Mary Laci Motley is a student at UNC Chapel Hill and completed the New Ventures Development course taught by CEI Executive Director, Prof. Jamie Jones.
“If you’re going through hell, keep going.”Winston Churchill
A pivot in business is defined as a change in direction when the concept of a company or service is not properly meeting the needs of their customers. But a pivot is not restricted to the business world, rather pivots exist in nearly every sphere of life. How we choose to approach and accept change is a vital insight every entrepreneur and person can benefit from.
For most of my life, my entire identity was defined as an athlete. I had tunnel vision to compete at the collegiate level and committed to play soccer at the University of Kentucky on scholarship. However, late in my senior year of high school, my foot shattered along with my entire understanding of self, my goals, and my college plans. At the time I had no idea, but I had just experienced what would be the first of many pivots in my life.
In my first semester of college, I applied to the Robertson Scholars Leadership Program. On acceptance, my summer plans quickly changed from a private equity internship in NYC to working construction in New Orleans for Habitat for Humanity. It was this pivot that redefined my understanding of personal success and exposed me to the intersection of entrepreneurship and social impact. I saw an immense opportunity for business to positively transform areas in the public and nonprofit sectors and carried this lesson back to UNC and Duke. I formed my company, EATS2SEATS to expand fundraising access for local nonprofits. Our mission-driven model produced over $20,000 for community improvement efforts in Chapel Hill in the first season. The success of the 2019 season was encouraging but COVID-19 forced another pivot.

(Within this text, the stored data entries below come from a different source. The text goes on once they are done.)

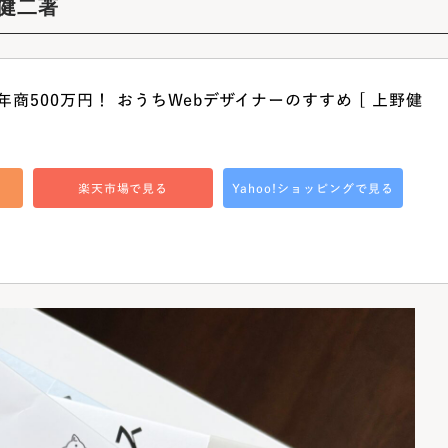
野健二著
商500万円！ おうちWebデザイナーのすすめ [ 上野健
楽天市場で見る
Yahoo!ショッピングで見る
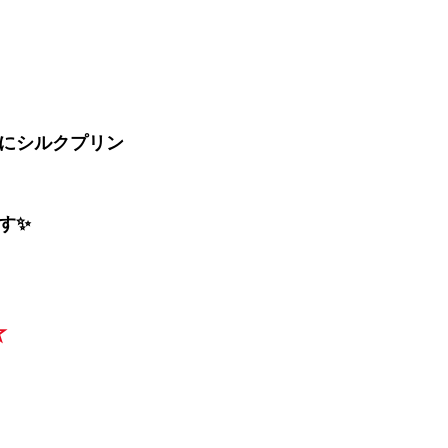
にシルクプリン
す✨
☆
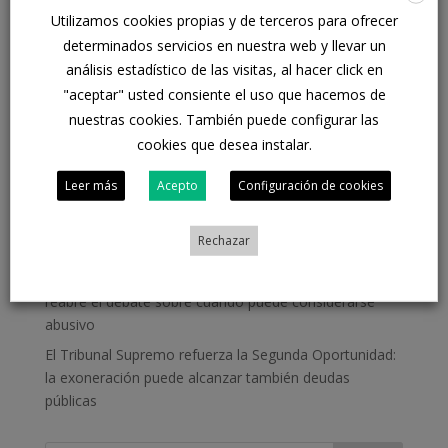
Utilizamos cookies propias y de terceros para ofrecer
determinados servicios en nuestra web y llevar un
análisis estadístico de las visitas, al hacer click en
Entradas recientes
"aceptar" usted consiente el uso que hacemos de
nuestras cookies. También puede configurar las
El IRPH vuelve al TJUE: un juez cuestiona si realmente
los consumidores entendían lo que firmaban
cookies que desea instalar.
¿Cuándo un crédito al consumo puede considerarse
Leer más
Acepto
Configuración de cookies
abusivo? El Supremo aclara los criterios
Tarjetas revolving bajo la lupa: la justicia endurece el
Rechazar
control sobre los créditos al consumo
El TJUE vuelve a poner el foco sobre el IRPH: un juez
reabre el debate sobre cuándo puede considerarse
abusivo
El Tribunal Supremo refuerza la Segunda Oportunidad:
la exoneración puede alcanzar también deudas
públicas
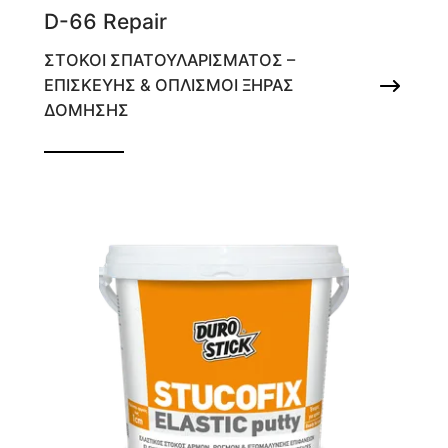
D-66 Repair
ΣΤΟΚΟΙ ΣΠΑΤΟΥΛΑΡΙΣΜΑΤΟΣ –
ΕΠΙΣΚΕΥΗΣ & ΟΠΛΙΣΜΟΙ ΞΗΡΑΣ
ΔΟΜΗΣΗΣ
Επισκευαστικός στόκος για έντονες
ρωγμές και οπές εξωτερικών και
εσωτερικών χώρων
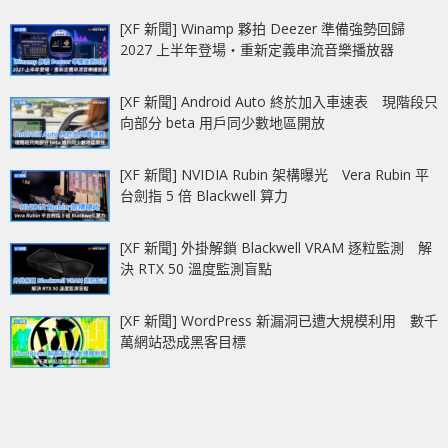
[XF 新聞] Winamp 夥拍 Deezer 準備強勢回歸
2027 上半年登場‧重新定義串流音樂播放器
[XF 新聞] Android Auto 終於加入車速表 現階段只
向部分 beta 用戶同少數地區開放
[XF 新聞] NVIDIA Rubin 架構曝光 Vera Rubin 平
台劍指 5 倍 Blackwell 算力
[XF 新聞] 外掛解鎖 Blackwell VRAM 逐粒監測 解
決 RTX 50 溫度監測盲點
[XF 新聞] WordPress 新漏洞已遭大規模利用 數千
萬網站恐成黑客目標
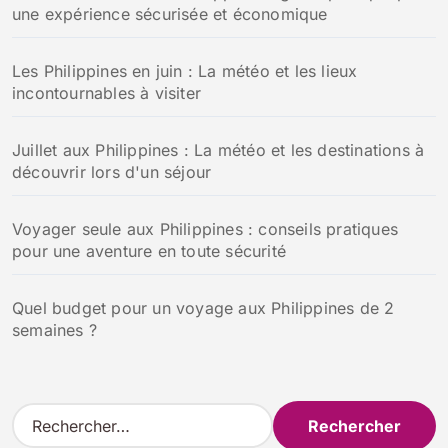
une expérience sécurisée et économique
Les Philippines en juin : La météo et les lieux
incontournables à visiter
Juillet aux Philippines : La météo et les destinations à
découvrir lors d'un séjour
Voyager seule aux Philippines : conseils pratiques
pour une aventure en toute sécurité
Quel budget pour un voyage aux Philippines de 2
semaines ?
R
e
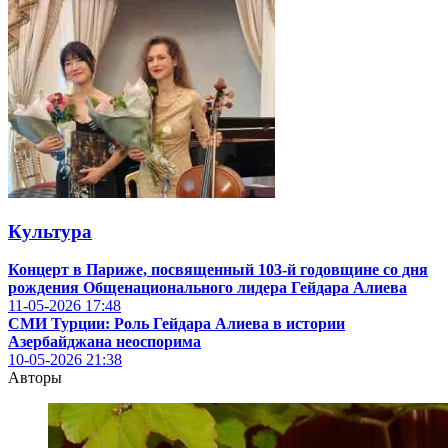
Культура
Концерт в Париже, посвященный 103-й годовщине со дня
рождения Общенационального лидера Гейдара Алиева
11-05-2026
17:48
СМИ Турции: Роль Гейдара Алиева в истории
Азербайджана неоспорима
10-05-2026
21:38
Авторы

Nearly overnight, our company was unable to operate. Given the reality that the company works in large event venues, I began to question my plans to pursue the industry post-graduation. This was around the same time I (thankfully) enrolled in New Ventures Development where pivots are the name of the game. From market segmentation to customer interviews, the course pushes each of us to seek out information that may create pivots or validate assumptions. The willingness to embrace the discomfort and fear of potentially bad news, lack of customer interest, or weak financials (to name a few) is necessary for any entrepreneur and a central theme throughout the course.
If I have learned anything since breaking my foot, it is with pivots comes perspective and grit. Pivots may seem like the end of the world at times, but the most successful companies recognize the power within the ability to pivot and what successes can come from their perseverance. Winston Churchill summed it up pretty perfectly: “If you’re going through hell, keep going.” Boil down Churchill’s message into a single word, and it would be grit. Grit is one of the famous buzzwords thrown around the entrepreneurial sphere, but the buzz is well deserved. Without grit, entrepreneurial success would not be achievable and the perspective necessary to willingly change paths would be lost. I am thankful New Ventures Development has continued to encourage each entrepreneur to embrace the power of the pivot.